Under the rules, if a retail applicant brings the formula retail concentration within a 300-foot radius of where it wants to open on upper Market Street to a concentration of 20% or above, the planning department staff is required to recommend disapproval of the application to the Planning Commission. In Sterling Bank's case, it wants to move into a storefront that is near six other formula retailers.

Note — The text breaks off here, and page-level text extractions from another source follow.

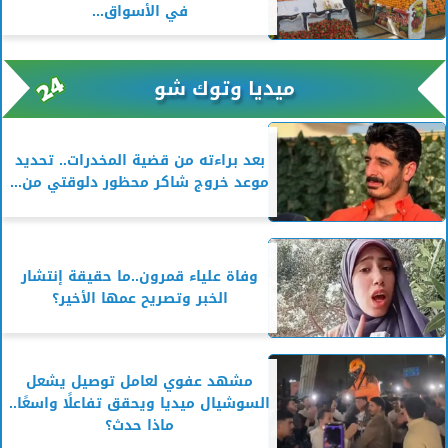
في الأسواق...
ميديا وتوك شو
بعد براءته من قضية المخدرات.. تحديد
موعد خروج شاكر محظور دلوقتي من...
وفاة علياء قمرون..ما حقيقة إنتشار
الخبر وتصريح عمها الأخير؟
مشهد عفوي لعامل توصيل يشعل
السوشيال ميديا ويحقق تفاعلًا واسعًا..
ماذا حدث؟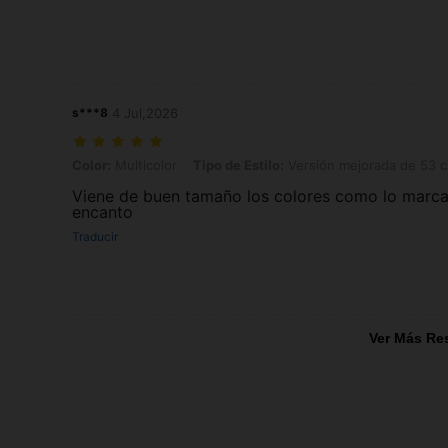
s***8
4 Jul,2026
Color: Multicolor, Tipo de Estilo: Versión mejorada de 53 cm en color
Color:
Multicolor
Tipo de Estilo:
Versión mejorada de 53 cm
Viene de buen tamaño los colores como lo marca 
encanto
Traducir
Ver Más Re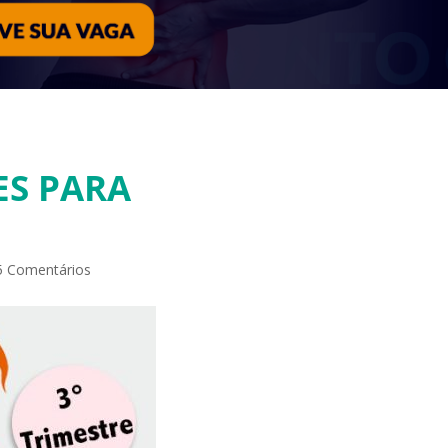
ES PARA
5 Comentários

Also on the 2100 block of Market Street are a Walgreens pharmacy and store and a 24-Hour Fitness gym, while a Safeway grocery store and an Ace Hardware also front that intersection.

Sterling, noted Horn in his report, "would significantly increase the concentration of total formula retail use frontage within a 300-foot radius of the project" as the radial footprint "currently is over-concentrated with formula retail uses, occupying 20.6% of the total frontages, and the project would result in a net increase of 124 linear feet to the district, resulting in a concentration of 26.6%."

According to the staff report, the planning department has received three letters in support of Sterling Bank's desire to relocate its branch from the Castro Merchants, the Castro/Upper Market Community Benefit District, and the Eureka Valley Neighborhood Association. Meanwhile, nine nearby residents and the Duboce Triangle Neighborhood Association sent in letters of opposition.

The 36-page staff report posted online Friday with the agenda for the planning commission's next meeting did not include copies of any of the letters. Nor was any correspondence from Sterling Bank included in the report.

In its October/November newsletter DTNA explained that it was opposed to seeing Sterling Bank move into the new retail space because when Spiers sought its approval for his development he had promised "that the main corner retail space would be built out and rented as a restaurant, and that the two small retail spaces on 14th Street would be rented to local businesses at reasonable rates, Spiers reversed on that and is now attempting to gain approval to use the entire bottom floor for another corporate client (a bank)."